Dr.ssa Bilyk, partiamo dalle basi. Perché oggi si parla così tanto di Property Management?
Perché il mercato immobiliare è cambiato radicalmente. Un immobile non è più solo un bene da possedere, ma un asset finanziario che richiede competenze specifiche per essere gestito. Nel 2024, secondo i dati dell’Agenzia delle Entrate, le compravendite residenziali sono cresciute del 7,6% rispetto all’anno precedente. Questo significa più immobili da amministrare, più locazioni, più complessità. Il Property Management nasce proprio per governare tutto questo.
In cosa consiste esattamente il suo lavoro?
È un lavoro molto più articolato di quanto si pensi. Gestiamo la parte amministrativa, tecnica, contrattuale e operativa di un immobile. Dalla selezione degli inquilini alla manutenzione, dalla gestione dei costi alla valorizzazione dell’asset. Il nostro obiettivo è semplice: trasformare un impegno quotidiano in una rendita stabile per il proprietario. E questo richiede metodo, visione e una grande capacità di prevenire i problemi prima che si manifestino.
Perché è diventato così necessario delegare?
Perché la normativa è più complessa, i costi sono più alti e il mercato è più competitivo. Nel 2024 oltre il 40% degli acquisti immobiliari è stato sostenuto da mutuo, e la quota delle nuove costruzioni è salita dal 7,7% al 12,8% in un solo trimestre. Sono segnali di un settore dinamico ma esigente. Oggi non basta mettere un immobile in affitto per ottenere reddito: serve una strategia. Un property manager può ridurre i periodi di sfitto, migliorare la qualità degli inquilini e aumentare la redditività complessiva.
Il settore degli affitti brevi turistici è uno dei più discussi. Come lo vede da professionista?
È un settore potentissimo, ma anche il più difficile da gestire. La domanda turistica in Italia è cresciuta e molte città hanno registrato un aumento dell’occupazione media e delle tariffe giornaliere. Ma dietro un appartamento turistico che funziona c’è un lavoro enorme: annunci, fotografie, check-in, pulizie, manutenzioni, recensioni, pricing dinamico. Le analisi dei principali operatori mostrano che una gestione professionale può aumentare la redditività del 20–40% rispetto alla gestione autonoma. È un mercato dove la differenza la fa la qualità del servizio.
Il Property Management non riguarda solo il turismo. Quali altri settori stanno crescendo?
Gli investimenti commerciali, la logistica urbana, gli uffici flessibili, gli studentati, i coliving, i box auto e persino i terreni agricoli. Nel 2024 c’è stata una forte attenzione verso asset come logistica, data center e retail evoluto. Sono settori che richiedono una gestione tecnica e contrattuale molto avanzata. Anche le nuove forme di rendita automatica, come il frazionamento immobiliare o il crowdfunding, hanno bisogno di un controllo professionale per garantire trasparenza e continuità.
Dove sta andando il settore? Qual è il futuro del Property Management?
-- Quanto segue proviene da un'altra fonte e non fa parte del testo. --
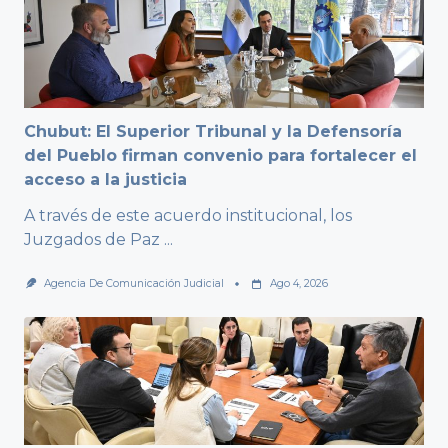
Chubut: El Superior Tribunal y la Defensoría
del Pueblo firman convenio para fortalecer el
acceso a la justicia
A través de este acuerdo institucional, los
Juzgados de Paz
...
Agencia De Comunicación Judicial
Ago 4, 2026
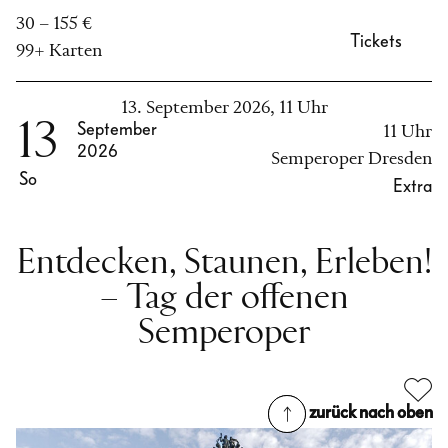
30 – 155 €
Tickets
99+ Karten
13. September 2026, 11 Uhr
13
September
11 Uhr
2026
Semperoper Dresden
So
Extra
Entdecken, Staunen, Erleben!
– Tag der offenen
Semperoper
zurück nach oben
zurück nach oben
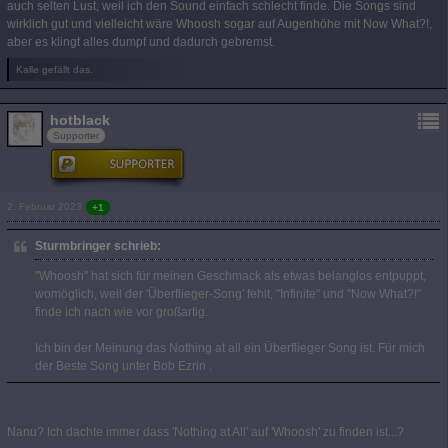
auch selten Lust, weil ich den Sound einfach schlecht finde. Die Songs sind
wirklich gut und vielleicht wäre Whoosh sogar auf Augenhöhe mit Now What?!,
aber es klingt alles dumpf und dadurch gebremst.
Kalle gefällt das.
hotblack
Supporter
2. Februar 2023
+1
Sturmbringer schrieb:
"Whoosh" hat sich für meinen Geschmack als etwas belanglos entpuppt,
womöglich, weil der 'Überflieger-Song' fehlt, "Infinite" und "Now What?!"
finde ich nach wie vor großartig.
Ich bin der Meinung das Nothing at all ein Überflieger Song ist. Für mich
der Beste Song unter Bob Ezrin .
Nanu? Ich dachte immer dass 'Nothing at All' auf 'Whoosh' zu finden ist...?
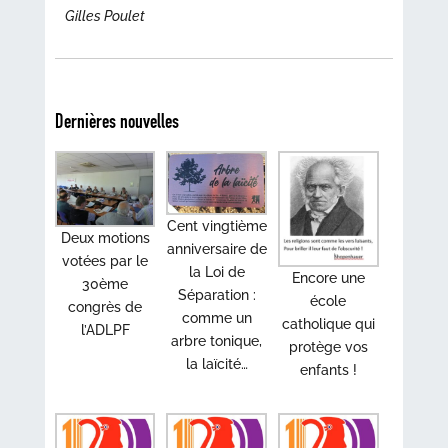
Gilles Poulet
Dernières nouvelles
Cent vingtième
Deux motions
anniversaire de
votées par le
la Loi de
Encore une
30ème
Séparation :
école
congrès de
comme un
catholique qui
l’ADLPF
arbre tonique,
protège vos
la laïcité…
enfants !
Il futuro sarà sempre più tecnologico. Software gestionali integrati, automazioni amministrative, domotica, intelligenza artificiale per la previsione dei prezzi e la gestione dei flussi. Ma la tecnologia non sostituirà la parte più importante del nostro lavoro: interpretare il mercato, anticipare i problemi, valorizzare il patrimonio. In un contesto competitivo e regolamentato, chi gestisce bene vince. E chi si affida a professionisti ha un vantaggio che il mercato premia.
In sintesi, qual è la frase che riassume il suo lavoro?
Che il Property Management è la leva invisibile che fa funzionare il mercato immobiliare. Senza una gestione professionale, un immobile resta un potenziale. Con la gestione giusta, diventa un investimento vero.